- _Exercise requirements_:
Give the records below again exactly, and exclude each picture.

- _Records for this exercise_:
┌────────
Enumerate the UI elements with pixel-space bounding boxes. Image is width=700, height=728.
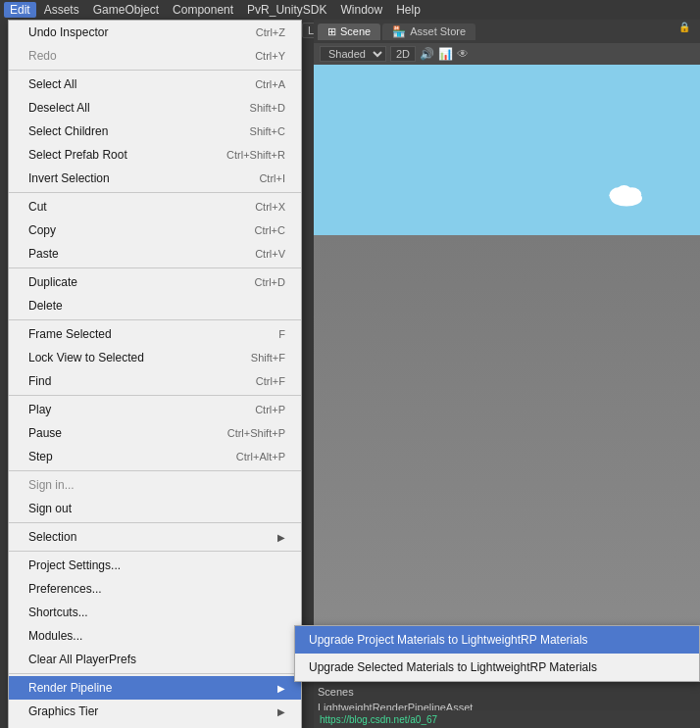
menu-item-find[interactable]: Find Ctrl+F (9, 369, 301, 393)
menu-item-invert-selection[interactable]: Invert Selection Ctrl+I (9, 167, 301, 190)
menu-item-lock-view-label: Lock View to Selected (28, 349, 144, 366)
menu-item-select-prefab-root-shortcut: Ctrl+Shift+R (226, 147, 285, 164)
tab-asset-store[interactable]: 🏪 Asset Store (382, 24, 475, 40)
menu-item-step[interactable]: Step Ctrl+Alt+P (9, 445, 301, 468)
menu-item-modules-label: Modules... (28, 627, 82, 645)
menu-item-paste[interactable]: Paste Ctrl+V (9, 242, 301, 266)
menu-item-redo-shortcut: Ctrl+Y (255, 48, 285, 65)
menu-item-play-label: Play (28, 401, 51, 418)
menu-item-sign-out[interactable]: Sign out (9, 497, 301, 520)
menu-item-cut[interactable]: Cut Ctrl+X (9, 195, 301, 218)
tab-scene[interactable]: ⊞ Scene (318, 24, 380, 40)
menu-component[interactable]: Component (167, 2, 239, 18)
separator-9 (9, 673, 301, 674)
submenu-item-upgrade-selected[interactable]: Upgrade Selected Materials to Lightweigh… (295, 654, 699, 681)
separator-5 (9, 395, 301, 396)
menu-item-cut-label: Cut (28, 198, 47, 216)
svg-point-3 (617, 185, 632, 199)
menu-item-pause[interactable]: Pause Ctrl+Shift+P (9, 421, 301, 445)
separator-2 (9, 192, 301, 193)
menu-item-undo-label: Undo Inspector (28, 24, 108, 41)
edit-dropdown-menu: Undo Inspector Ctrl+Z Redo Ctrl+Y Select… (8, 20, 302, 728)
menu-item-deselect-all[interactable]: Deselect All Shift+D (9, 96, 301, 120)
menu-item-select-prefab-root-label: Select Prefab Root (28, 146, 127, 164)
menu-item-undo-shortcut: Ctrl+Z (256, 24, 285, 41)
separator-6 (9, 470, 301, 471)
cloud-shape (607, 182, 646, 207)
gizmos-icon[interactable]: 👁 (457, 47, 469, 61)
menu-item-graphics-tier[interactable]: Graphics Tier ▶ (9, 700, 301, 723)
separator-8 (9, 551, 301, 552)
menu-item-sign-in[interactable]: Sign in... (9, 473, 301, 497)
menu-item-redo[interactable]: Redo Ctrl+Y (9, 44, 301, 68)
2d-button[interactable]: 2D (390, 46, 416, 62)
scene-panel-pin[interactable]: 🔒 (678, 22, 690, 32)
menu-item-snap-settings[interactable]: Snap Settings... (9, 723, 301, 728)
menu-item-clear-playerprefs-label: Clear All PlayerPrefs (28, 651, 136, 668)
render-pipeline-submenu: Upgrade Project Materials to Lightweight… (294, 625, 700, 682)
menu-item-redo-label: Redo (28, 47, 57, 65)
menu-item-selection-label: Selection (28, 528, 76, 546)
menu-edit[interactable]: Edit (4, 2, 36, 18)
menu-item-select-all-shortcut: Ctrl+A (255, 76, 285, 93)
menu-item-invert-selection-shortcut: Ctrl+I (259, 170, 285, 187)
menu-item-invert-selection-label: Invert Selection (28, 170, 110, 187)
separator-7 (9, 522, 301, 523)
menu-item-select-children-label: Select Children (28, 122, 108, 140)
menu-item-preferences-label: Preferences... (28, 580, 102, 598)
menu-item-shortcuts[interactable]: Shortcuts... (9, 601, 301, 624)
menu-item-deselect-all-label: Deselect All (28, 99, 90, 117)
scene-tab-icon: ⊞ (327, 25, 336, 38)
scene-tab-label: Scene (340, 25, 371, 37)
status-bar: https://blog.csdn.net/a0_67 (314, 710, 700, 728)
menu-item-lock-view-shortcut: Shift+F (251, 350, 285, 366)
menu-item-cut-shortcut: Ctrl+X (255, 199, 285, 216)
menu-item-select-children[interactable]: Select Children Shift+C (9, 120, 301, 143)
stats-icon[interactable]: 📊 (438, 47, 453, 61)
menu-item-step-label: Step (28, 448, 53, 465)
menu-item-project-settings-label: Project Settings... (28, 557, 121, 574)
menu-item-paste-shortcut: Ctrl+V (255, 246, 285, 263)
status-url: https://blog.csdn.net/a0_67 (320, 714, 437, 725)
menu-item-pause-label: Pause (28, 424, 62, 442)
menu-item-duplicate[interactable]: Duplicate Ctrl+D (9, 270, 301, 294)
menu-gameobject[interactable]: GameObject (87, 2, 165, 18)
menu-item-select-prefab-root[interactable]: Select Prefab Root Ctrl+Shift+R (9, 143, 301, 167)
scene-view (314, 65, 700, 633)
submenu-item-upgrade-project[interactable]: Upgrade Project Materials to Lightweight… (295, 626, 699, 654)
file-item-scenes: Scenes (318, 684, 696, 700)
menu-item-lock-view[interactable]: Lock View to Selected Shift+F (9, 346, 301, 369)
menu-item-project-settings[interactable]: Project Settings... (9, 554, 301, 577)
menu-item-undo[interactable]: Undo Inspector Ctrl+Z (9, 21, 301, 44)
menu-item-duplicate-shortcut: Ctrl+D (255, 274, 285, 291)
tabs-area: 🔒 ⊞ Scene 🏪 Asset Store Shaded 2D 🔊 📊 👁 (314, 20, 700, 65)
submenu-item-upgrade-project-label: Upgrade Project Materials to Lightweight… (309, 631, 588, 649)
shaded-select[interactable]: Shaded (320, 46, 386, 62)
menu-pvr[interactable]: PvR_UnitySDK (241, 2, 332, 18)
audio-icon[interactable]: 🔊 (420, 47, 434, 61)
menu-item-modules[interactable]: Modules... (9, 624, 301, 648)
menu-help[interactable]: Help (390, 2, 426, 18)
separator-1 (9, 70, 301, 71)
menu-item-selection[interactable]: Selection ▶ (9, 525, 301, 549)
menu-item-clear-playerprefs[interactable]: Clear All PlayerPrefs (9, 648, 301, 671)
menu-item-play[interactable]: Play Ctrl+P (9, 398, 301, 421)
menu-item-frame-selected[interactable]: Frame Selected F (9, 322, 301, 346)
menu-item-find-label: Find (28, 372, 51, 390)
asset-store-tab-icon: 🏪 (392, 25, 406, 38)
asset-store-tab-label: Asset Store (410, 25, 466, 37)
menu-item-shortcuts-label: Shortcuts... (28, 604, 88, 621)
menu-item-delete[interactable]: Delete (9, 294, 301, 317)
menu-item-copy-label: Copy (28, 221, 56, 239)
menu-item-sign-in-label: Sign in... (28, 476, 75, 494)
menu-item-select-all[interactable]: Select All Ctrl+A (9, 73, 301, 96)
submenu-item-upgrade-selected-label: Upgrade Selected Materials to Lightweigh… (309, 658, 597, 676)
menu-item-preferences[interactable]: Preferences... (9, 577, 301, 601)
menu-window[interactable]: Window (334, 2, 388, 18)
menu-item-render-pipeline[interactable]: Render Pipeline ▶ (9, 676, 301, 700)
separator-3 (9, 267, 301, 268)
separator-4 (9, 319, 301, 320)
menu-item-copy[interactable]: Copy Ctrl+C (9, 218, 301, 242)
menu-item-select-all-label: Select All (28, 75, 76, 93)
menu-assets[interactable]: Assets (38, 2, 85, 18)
└────────
- _Response_:
Enumerate the UI elements with pixel-space bounding boxes. Image is width=700, height=728.
menu-item-find[interactable]: Find Ctrl+F (9, 369, 301, 393)
menu-item-invert-selection[interactable]: Invert Selection Ctrl+I (9, 167, 301, 190)
menu-item-lock-view-label: Lock View to Selected (28, 349, 144, 366)
menu-item-select-prefab-root-shortcut: Ctrl+Shift+R (226, 147, 285, 164)
tab-asset-store[interactable]: 🏪 Asset Store (382, 24, 475, 40)
menu-item-step[interactable]: Step Ctrl+Alt+P (9, 445, 301, 468)
menu-item-modules-label: Modules... (28, 627, 82, 645)
menu-item-paste[interactable]: Paste Ctrl+V (9, 242, 301, 266)
menu-item-redo-shortcut: Ctrl+Y (255, 48, 285, 65)
menu-item-play-label: Play (28, 401, 51, 418)
menu-item-sign-out[interactable]: Sign out (9, 497, 301, 520)
menu-item-cut[interactable]: Cut Ctrl+X (9, 195, 301, 218)
tab-scene[interactable]: ⊞ Scene (318, 24, 380, 40)
menu-component[interactable]: Component (167, 2, 239, 18)
separator-9 (9, 673, 301, 674)
submenu-item-upgrade-selected[interactable]: Upgrade Selected Materials to Lightweigh… (295, 654, 699, 681)
separator-5 (9, 395, 301, 396)
menu-item-cut-label: Cut (28, 198, 47, 216)
svg-point-3 (617, 185, 632, 199)
menu-item-pause[interactable]: Pause Ctrl+Shift+P (9, 421, 301, 445)
separator-2 (9, 192, 301, 193)
menu-item-undo-label: Undo Inspector (28, 24, 108, 41)
edit-dropdown-menu: Undo Inspector Ctrl+Z Redo Ctrl+Y Select… (8, 20, 302, 728)
menu-item-deselect-all[interactable]: Deselect All Shift+D (9, 96, 301, 120)
menu-item-select-prefab-root-label: Select Prefab Root (28, 146, 127, 164)
menu-item-undo-shortcut: Ctrl+Z (256, 24, 285, 41)
separator-6 (9, 470, 301, 471)
cloud-shape (607, 182, 646, 207)
gizmos-icon[interactable]: 👁 (457, 47, 469, 61)
menu-item-graphics-tier[interactable]: Graphics Tier ▶ (9, 700, 301, 723)
separator-8 (9, 551, 301, 552)
menu-item-sign-in[interactable]: Sign in... (9, 473, 301, 497)
menu-item-redo[interactable]: Redo Ctrl+Y (9, 44, 301, 68)
2d-button[interactable]: 2D (390, 46, 416, 62)
scene-panel-pin[interactable]: 🔒 (678, 22, 690, 32)
menu-item-snap-settings[interactable]: Snap Settings... (9, 723, 301, 728)
menu-item-clear-playerprefs-label: Clear All PlayerPrefs (28, 651, 136, 668)
render-pipeline-submenu: Upgrade Project Materials to Lightweight… (294, 625, 700, 682)
menu-item-redo-label: Redo (28, 47, 57, 65)
menu-item-selection-label: Selection (28, 528, 76, 546)
menu-edit[interactable]: Edit (4, 2, 36, 18)
menu-item-select-all-shortcut: Ctrl+A (255, 76, 285, 93)
menu-item-invert-selection-shortcut: Ctrl+I (259, 170, 285, 187)
menu-item-invert-selection-label: Invert Selection (28, 170, 110, 187)
separator-7 (9, 522, 301, 523)
menu-item-select-children-label: Select Children (28, 122, 108, 140)
menu-item-preferences-label: Preferences... (28, 580, 102, 598)
menu-item-shortcuts[interactable]: Shortcuts... (9, 601, 301, 624)
menu-item-deselect-all-label: Deselect All (28, 99, 90, 117)
scene-tab-icon: ⊞ (327, 25, 336, 38)
scene-tab-label: Scene (340, 25, 371, 37)
status-bar: https://blog.csdn.net/a0_67 (314, 710, 700, 728)
menu-item-lock-view-shortcut: Shift+F (251, 350, 285, 366)
menu-item-cut-shortcut: Ctrl+X (255, 199, 285, 216)
menu-item-select-children[interactable]: Select Children Shift+C (9, 120, 301, 143)
stats-icon[interactable]: 📊 (438, 47, 453, 61)
menu-item-step-label: Step (28, 448, 53, 465)
menu-item-project-settings-label: Project Settings... (28, 557, 121, 574)
menu-item-paste-shortcut: Ctrl+V (255, 246, 285, 263)
status-url: https://blog.csdn.net/a0_67 (320, 714, 437, 725)
menu-item-pause-label: Pause (28, 424, 62, 442)
menu-item-duplicate[interactable]: Duplicate Ctrl+D (9, 270, 301, 294)
menu-gameobject[interactable]: GameObject (87, 2, 165, 18)
menu-item-select-prefab-root[interactable]: Select Prefab Root Ctrl+Shift+R (9, 143, 301, 167)
scene-view (314, 65, 700, 633)
submenu-item-upgrade-project[interactable]: Upgrade Project Materials to Lightweight… (295, 626, 699, 654)
file-item-scenes: Scenes (318, 684, 696, 700)
menu-item-lock-view[interactable]: Lock View to Selected Shift+F (9, 346, 301, 369)
menu-item-project-settings[interactable]: Project Settings... (9, 554, 301, 577)
menu-item-undo[interactable]: Undo Inspector Ctrl+Z (9, 21, 301, 44)
menu-item-duplicate-shortcut: Ctrl+D (255, 274, 285, 291)
tabs-area: 🔒 ⊞ Scene 🏪 Asset Store Shaded 2D 🔊 📊 👁 (314, 20, 700, 65)
submenu-item-upgrade-project-label: Upgrade Project Materials to Lightweight… (309, 631, 588, 649)
shaded-select[interactable]: Shaded (320, 46, 386, 62)
menu-pvr[interactable]: PvR_UnitySDK (241, 2, 332, 18)
audio-icon[interactable]: 🔊 (420, 47, 434, 61)
menu-item-modules[interactable]: Modules... (9, 624, 301, 648)
menu-help[interactable]: Help (390, 2, 426, 18)
separator-1 (9, 70, 301, 71)
menu-item-selection[interactable]: Selection ▶ (9, 525, 301, 549)
menu-item-clear-playerprefs[interactable]: Clear All PlayerPrefs (9, 648, 301, 671)
menu-item-play[interactable]: Play Ctrl+P (9, 398, 301, 421)
menu-item-frame-selected[interactable]: Frame Selected F (9, 322, 301, 346)
menu-item-find-label: Find (28, 372, 51, 390)
asset-store-tab-icon: 🏪 (392, 25, 406, 38)
asset-store-tab-label: Asset Store (410, 25, 466, 37)
menu-item-shortcuts-label: Shortcuts... (28, 604, 88, 621)
menu-item-delete[interactable]: Delete (9, 294, 301, 317)
menu-item-copy-label: Copy (28, 221, 56, 239)
menu-item-sign-in-label: Sign in... (28, 476, 75, 494)
menu-item-select-all[interactable]: Select All Ctrl+A (9, 73, 301, 96)
submenu-item-upgrade-selected-label: Upgrade Selected Materials to Lightweigh… (309, 658, 597, 676)
menu-item-preferences[interactable]: Preferences... (9, 577, 301, 601)
menu-window[interactable]: Window (334, 2, 388, 18)
menu-item-render-pipeline[interactable]: Render Pipeline ▶ (9, 676, 301, 700)
separator-3 (9, 267, 301, 268)
separator-4 (9, 319, 301, 320)
menu-item-copy[interactable]: Copy Ctrl+C (9, 218, 301, 242)
menu-item-select-all-label: Select All (28, 75, 76, 93)
menu-assets[interactable]: Assets (38, 2, 85, 18)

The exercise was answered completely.